Add a systemd timer on nix-cache02 to trigger periodic builds via NATS:

systemd.services.scheduled-build = {
  script = ''
    homelab-deploy build nixos-servers --all
    homelab-deploy build nixos --all
  '';
};
systemd.timers.scheduled-build = {
  wantedBy = [ "timers.target" ];
  timerConfig.OnCalendar = "*-*-* *:30:00";
};

Or trigger builds from CI after merges to master.

Resolved Questions

  • Parallel vs sequential builds? Sequential - hosts share packages, subsequent builds are fast after first
  • What about gunter?
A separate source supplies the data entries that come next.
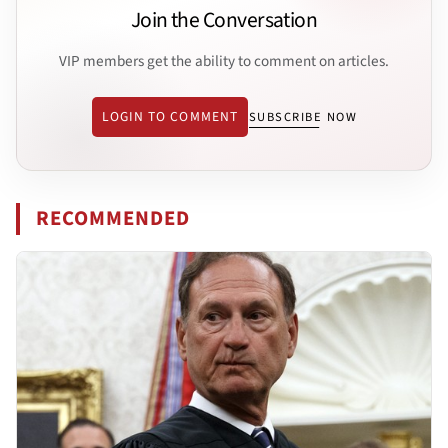
Join the Conversation
VIP members get the ability to comment on articles.
LOGIN TO COMMENT
SUBSCRIBE NOW
RECOMMENDED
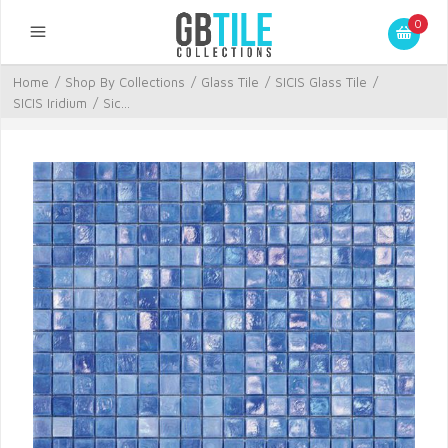
0
Home
/
Shop By Collections
/
Glass Tile
/
SICIS Glass Tile
/
SICIS Iridium
/
Sic...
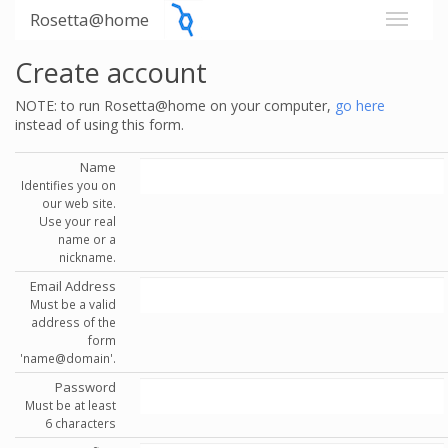
Rosetta@home
Create account
NOTE: to run Rosetta@home on your computer,
go here
instead of using this form.
Name
Identifies you on
our web site.
Use your real
name or a
nickname.
Email Address
Must be a valid
address of the
form
'name@domain'.
Password
Must be at least
6 characters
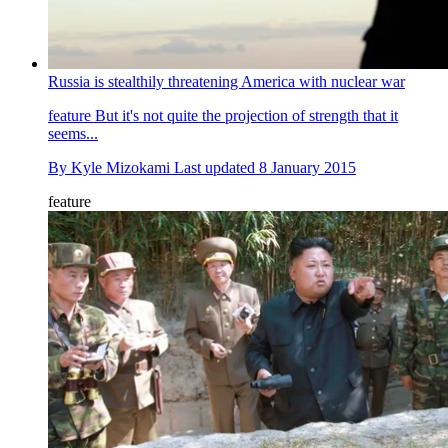
Russia is stealthily threatening America with nuclear war
feature
But it's not quite the projection of strength that it
seems...
By
Kyle Mizokami
Last updated
8 January 2015
feature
Configured as nixos repo in builder settings
  • Disk size? 200GB for new host
  • Build host specs? 8 cores, 16-24GB RAM matches current nix-cache01

Phase 6: Observability

  1. Alerting rules for build failures:

    # Alert if any build fails
    increase(homelab_deploy_build_host_total{status="failure"}[1h]) > 0
    
    # Alert if no successful builds in 24h (scheduled builds stopped)
    time() - homelab_deploy_build_last_success_timestamp > 86400
    
  2. Grafana dashboard for build metrics:

    • Build success/failure rate over time
    • Average build duration per host (histogram)
    • Build frequency (builds per hour/day)
    • Last successful build timestamp per repo

Available metrics:

  • homelab_deploy_builds_total{repo, status} - total builds by repo and status
  • homelab_deploy_build_host_total{repo, host, status} - per-host build counts
  • homelab_deploy_build_duration_seconds_{bucket,sum,count} - build duration histogram
  • homelab_deploy_build_last_timestamp{repo} - last build attempt
  • homelab_deploy_build_last_success_timestamp{repo} - last successful build

Open Questions

  • When to cut over DNS from nix-cache01 to nix-cache02? Done - 2026-02-10
  • Implement safe flake update workflow before or after full migration?